Search Unity

(long term) Feature Request: Inference/Performance-Evaluation steps during training

Discussion in 'ML-Agents' started by unity_-DoCqyPS6-iU3A, Sep 17, 2020.

  1. unity_-DoCqyPS6-iU3A

    unity_-DoCqyPS6-iU3A

    Joined:
    Aug 18, 2018
    Posts:
    26
    Hello everyone,

    I've been tweaking my environment and playing with hyperparameters for quite some time, and finally reached a point where I'm moderately confident that training my agent could succeed.

    Pretraining my agent on a more general problem against a "null agent" finished, and I've taken those weights as initialization for a ghost-trainer setup.

    I have now started a multi-day-training and check in from time to time to see how my agents are doing.

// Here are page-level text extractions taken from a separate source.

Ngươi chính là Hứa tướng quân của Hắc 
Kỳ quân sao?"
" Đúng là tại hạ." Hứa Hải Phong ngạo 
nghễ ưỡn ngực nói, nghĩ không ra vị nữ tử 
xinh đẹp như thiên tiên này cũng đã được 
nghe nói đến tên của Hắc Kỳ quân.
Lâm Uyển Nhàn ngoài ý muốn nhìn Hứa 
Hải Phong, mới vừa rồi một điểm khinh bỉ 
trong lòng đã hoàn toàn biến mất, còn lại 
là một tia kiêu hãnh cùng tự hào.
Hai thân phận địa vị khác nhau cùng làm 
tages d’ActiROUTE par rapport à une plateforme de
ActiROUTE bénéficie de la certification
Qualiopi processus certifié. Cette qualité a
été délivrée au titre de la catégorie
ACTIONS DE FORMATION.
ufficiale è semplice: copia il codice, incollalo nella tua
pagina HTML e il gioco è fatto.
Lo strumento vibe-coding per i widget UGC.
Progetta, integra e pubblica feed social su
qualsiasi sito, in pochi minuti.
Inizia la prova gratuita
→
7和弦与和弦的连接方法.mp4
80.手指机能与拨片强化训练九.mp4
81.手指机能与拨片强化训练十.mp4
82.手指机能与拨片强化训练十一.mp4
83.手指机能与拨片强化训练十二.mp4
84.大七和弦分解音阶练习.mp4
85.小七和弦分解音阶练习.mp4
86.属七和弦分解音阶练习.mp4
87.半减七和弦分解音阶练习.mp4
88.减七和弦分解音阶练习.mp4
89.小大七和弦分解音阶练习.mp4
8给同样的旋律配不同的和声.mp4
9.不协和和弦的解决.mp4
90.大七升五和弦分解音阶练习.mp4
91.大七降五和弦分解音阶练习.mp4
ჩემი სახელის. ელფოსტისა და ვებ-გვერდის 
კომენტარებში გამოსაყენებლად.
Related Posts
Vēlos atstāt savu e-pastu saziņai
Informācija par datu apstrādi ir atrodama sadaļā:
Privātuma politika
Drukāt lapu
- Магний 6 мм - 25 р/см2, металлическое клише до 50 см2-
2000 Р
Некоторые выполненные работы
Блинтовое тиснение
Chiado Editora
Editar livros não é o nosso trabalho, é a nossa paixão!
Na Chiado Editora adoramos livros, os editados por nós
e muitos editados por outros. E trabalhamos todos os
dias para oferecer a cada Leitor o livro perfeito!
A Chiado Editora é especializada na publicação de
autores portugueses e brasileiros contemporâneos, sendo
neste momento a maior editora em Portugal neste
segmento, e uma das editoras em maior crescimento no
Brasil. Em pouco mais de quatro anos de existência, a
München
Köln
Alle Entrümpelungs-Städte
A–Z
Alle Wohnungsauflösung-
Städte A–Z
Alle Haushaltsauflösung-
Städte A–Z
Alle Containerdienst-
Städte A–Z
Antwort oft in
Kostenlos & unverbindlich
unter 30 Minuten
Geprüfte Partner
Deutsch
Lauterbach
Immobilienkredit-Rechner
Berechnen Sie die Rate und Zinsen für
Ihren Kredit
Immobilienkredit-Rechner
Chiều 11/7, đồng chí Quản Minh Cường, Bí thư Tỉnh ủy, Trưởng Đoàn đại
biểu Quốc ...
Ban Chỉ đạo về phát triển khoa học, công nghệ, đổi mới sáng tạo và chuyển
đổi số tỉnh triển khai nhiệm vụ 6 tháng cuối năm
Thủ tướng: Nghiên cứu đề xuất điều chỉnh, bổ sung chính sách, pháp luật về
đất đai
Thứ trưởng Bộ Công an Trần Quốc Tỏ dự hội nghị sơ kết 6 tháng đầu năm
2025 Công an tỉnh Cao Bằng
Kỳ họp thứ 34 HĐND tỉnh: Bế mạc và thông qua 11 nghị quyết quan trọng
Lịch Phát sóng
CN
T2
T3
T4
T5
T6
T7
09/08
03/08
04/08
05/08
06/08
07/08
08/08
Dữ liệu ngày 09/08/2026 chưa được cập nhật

    The "problem" I'm having is that I can't really tell (except visually) if my agents are improving. Since agent and opponent should both be getting better, the reward stays almost constant. And ELO-Ratings are nice, but may it be for unfamiliarity with the rating-system or because my ELO-Rating is fluctuating quite a bit (probably more debugging required), I don't like that metric very much yet.

    It would be nice to be able to evaluate the performance of my agent on a defined set of conditions from time to time.

    I'm thinking about an extra "evaluation" section in a yaml file, that would define
    -at which interval (in steps) the evaluation should be run
    -how many episodes or steps should be run for the evaluation (tensorflows "smoothing" function will probably average the different episodes nicely)
    -the environment parameters for the evaluation
    -for ghost trainer: the path of a NN-file? Or maybe even just a switch that defines that the heuristic brain should be used?

    Multiple parameter sections could be defined, so that the agent is evaluated on multiple sets of parameters. Each set of evaluation-results would get their own prefix "evalation1/", "evaluation2/", ... in tensorboard

    I can also imagine that this metric would be interesting to watch for curriculum training as well. I'd think that as training progresses the agent continously gets better at the "current lesson", but will not have peak-performance at the last lesson (the ultimate goal). Also the agent will probably get worse at parameters of older lessons over time.

    Evaluation sets could also indicate overfitting, as the agent will likely get worse at generalizing.

    Maybe I'm the only one finding this feature useful. Or maybe somebody shares my opinion on this, but it will take some time to implement.
    But hey, my oldest ml-agents file here are from March 2018, and I've seen mlagents improve with every version. I'm here for the long run :)
     
  2. mbaske

    mbaske

    Joined:
    Dec 31, 2017
    Posts:
    473
    Are you using the stats recoder?
    https://github.com/Unity-Technologi...ng-Environment-Design.md#recording-statistics
    I made it a habit to write a whole bunch of custom metrics to tensorboard, which helps a lot with keeping track of the training progress in detail.
     
  3. unity_-DoCqyPS6-iU3A

    unity_-DoCqyPS6-iU3A

    Joined:
    Aug 18, 2018
    Posts:
    26
    Yes!
    I only discovered it recently, but I find it *very* helpful.